Double standard behavior of society

Discuss the double standard behavior of the patriarchal society in Tess of the d’Urbervilles Novel by Thomas Hardy.

Double standard behavior of society

Tess of the d’Urbervilles is a novel written by Thomas Hardy. Tess of the d’Urbervilles can be considered to be such a remarkable tragedy as its author defines it. As one of the most influential and well-received books in world literature, Tess brought Hardy great fame and honor as well as incurring harsh rebukes from conventional society.

In the novel, Hardy portrays a poor innocent country girl who is victimized by the combined forces of Victorian patriarchal society the injustice of social law, the hypocrisy of social prejudice, and the inequality of male dominance and demonstrates his profound sympathy for Tess, the protagonist, symbolic of rural women who were mercilessly ravaged in a male-dominated world. Tess’s tragic fate has evoked generations of readers’ sympathy and aroused their interest in her twisted life journey full of setbacks and mishaps.

Tess’s tragic misfortune is closely linked to the betrayal and domination of the two men. The hypocrisy of the bourgeoisie and the male dominance in Angel and Alec helped to drive Tess to destruction.

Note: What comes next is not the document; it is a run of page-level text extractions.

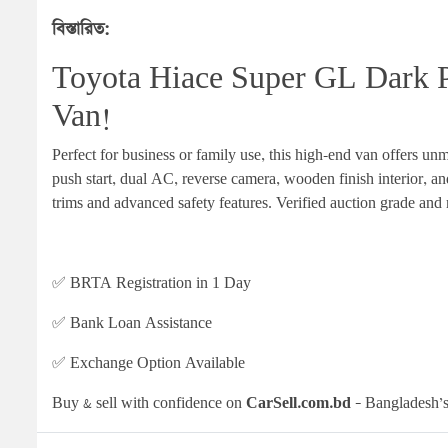
বিস্তারিত:
Toyota Hiace Super GL Dark P
Van!
Perfect for business or family use, this high-end van offers u
push start, dual AC, reverse camera, wooden finish interior, a
trims and advanced safety features. Verified auction grade and 
✅ BRTA Registration in 1 Day
✅ Bank Loan Assistance
✅ Exchange Option Available
Buy & sell with confidence on 
CarSell.com.bd
 – Bangladesh’s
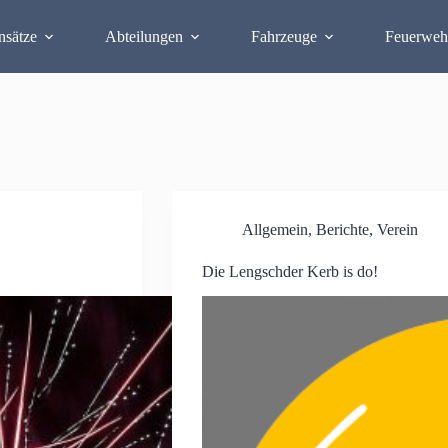
nsätze
Abteilungen
Fahrzeuge
Feuerweh
Allgemein
,
Berichte
,
Verein
Die Lengschder Kerb is do!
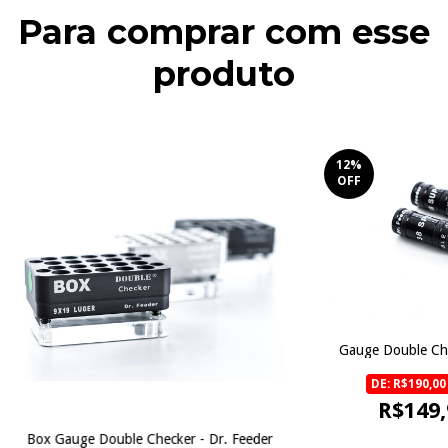
Para comprar com esse
produto
12
%
OFF
Gauge Double Che
DE: R$190,00
R$149,
Box Gauge Double Checker - Dr. Feeder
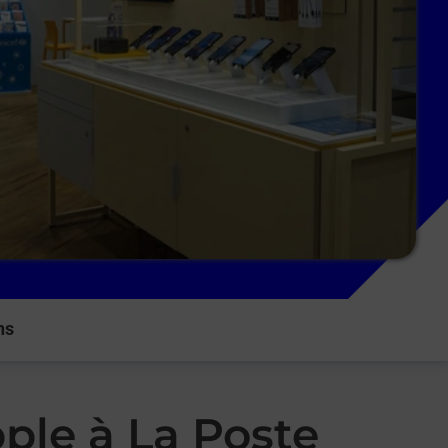
ns
ple à La Poste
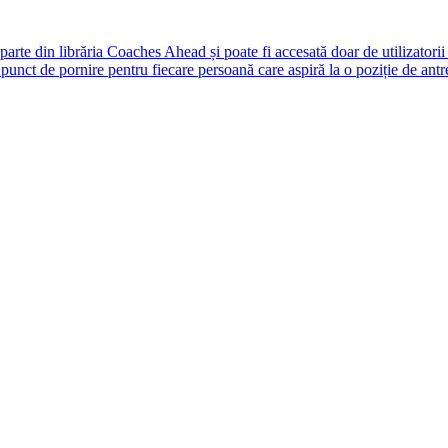
rte din librăria Coaches Ahead și poate fi accesată doar de utilizatori
unct de pornire pentru fiecare persoană care aspiră la o poziție de antr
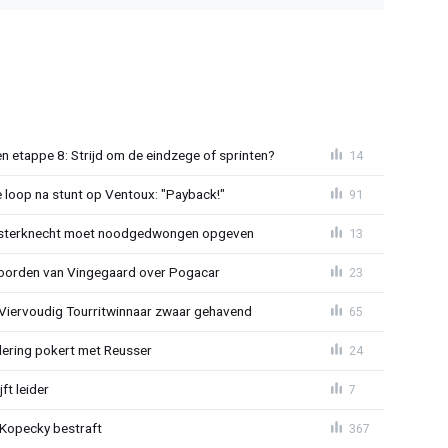
 etappe 8: Strijd om de eindzege of sprinten?
14
e loop na stunt op Ventoux: "Payback!"
91
sterknecht moet noodgedwongen opgeven
13
oorden van Vingegaard over Pogacar
23
: Viervoudig Tourritwinnaar zwaar gehavend
65
lering pokert met Reusser
24
ft leider
7
: Kopecky bestraft
367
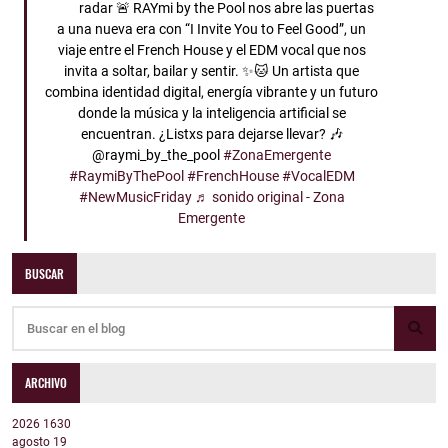
radar 🚨 RAYmi by the Pool nos abre las puertas
a una nueva era con “I Invite You to Feel Good”, un
viaje entre el French House y el EDM vocal que nos
invita a soltar, bailar y sentir. ✨🐱 Un artista que
combina identidad digital, energía vibrante y un futuro
donde la música y la inteligencia artificial se
encuentran. ¿Listxs para dejarse llevar? 🎶
@raymi_by_the_pool
#ZonaEmergente
#RaymiByThePool
#FrenchHouse
#VocalEDM
#NewMusicFriday
♬ sonido original - Zona
Emergente
BUSCAR
ARCHIVO
2026
1630
agosto
19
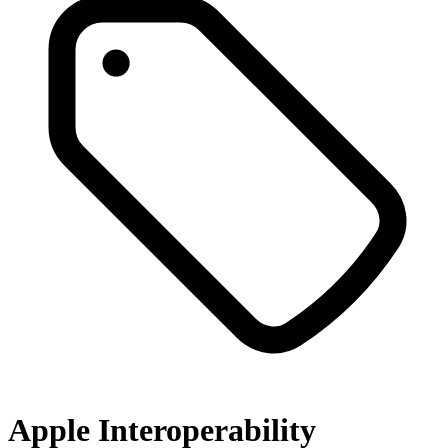
Apple Interoperability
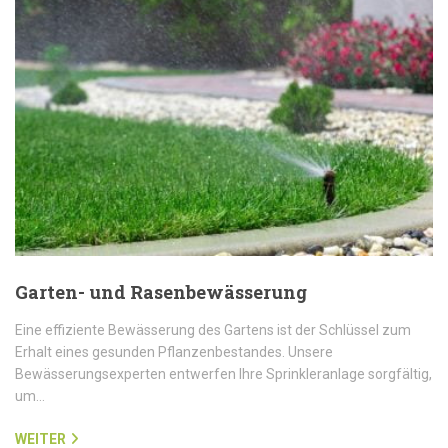
Garten- und Rasenbewässerung
Eine effiziente Bewässerung des Gartens ist der Schlüssel zum
Erhalt eines gesunden Pflanzenbestandes. Unsere
Bewässerungsexperten entwerfen Ihre Sprinkleranlage sorgfältig,
um…
WEITER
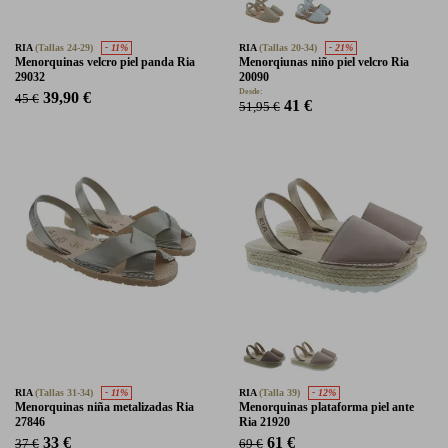
RIA
(Tallas 24-29)
- 11%
RIA
(Tallas 20-34)
- 21%
Menorquinas velcro piel panda Ria
Menorqiunas niño piel velcro Ria
29032
20090
Desde:
39,90 €
45 €
41 €
51,95 €
RIA
(Tallas 31-34)
- 11%
RIA
(Talla 39)
- 12%
Menorquinas niña metalizadas Ria
Menorquinas plataforma piel ante
27846
Ria 21920
33 €
61 €
37 €
69 €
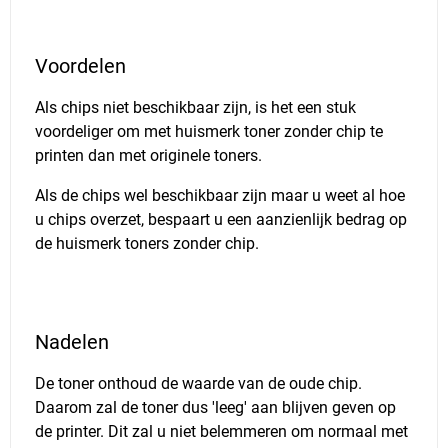
Voordelen
Als chips niet beschikbaar zijn, is het een stuk
voordeliger om met huismerk toner zonder chip te
printen dan met originele toners.
Als de chips wel beschikbaar zijn maar u weet al hoe
u chips overzet, bespaart u een aanzienlijk bedrag op
de huismerk toners zonder chip.
Nadelen
De toner onthoud de waarde van de oude chip.
Daarom zal de toner dus 'leeg' aan blijven geven op
de printer. Dit zal u niet belemmeren om normaal met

In the conventional world, self-guilt and self-reproach with a strict view of virginity and chastity embarrassed her throughout her life. After sexual abuse, the immovable society gives her no chance of rebirth.

As Hardy suggests in the novel, patriarchal society, the heroine’s abode, is the root of her tragedy, shaping her unfortunate form. He sympathizes with Tess, arguing that he created most of the misery from his conventional side. He points out that Tess and Alec and Angel are examples of the destructive effects of social pressures and conferences on a naturally pure and uninterrupted country girl.

Victorian society saw much of the morality of Christianity in terms of morality in black and white terms, and issues such as women’s dignity, and any woman who stood out of the moral codes, morality and compromised her purity would be condemned by society, and this idea comes with Hardy’s descriptions of Tess’s hardships.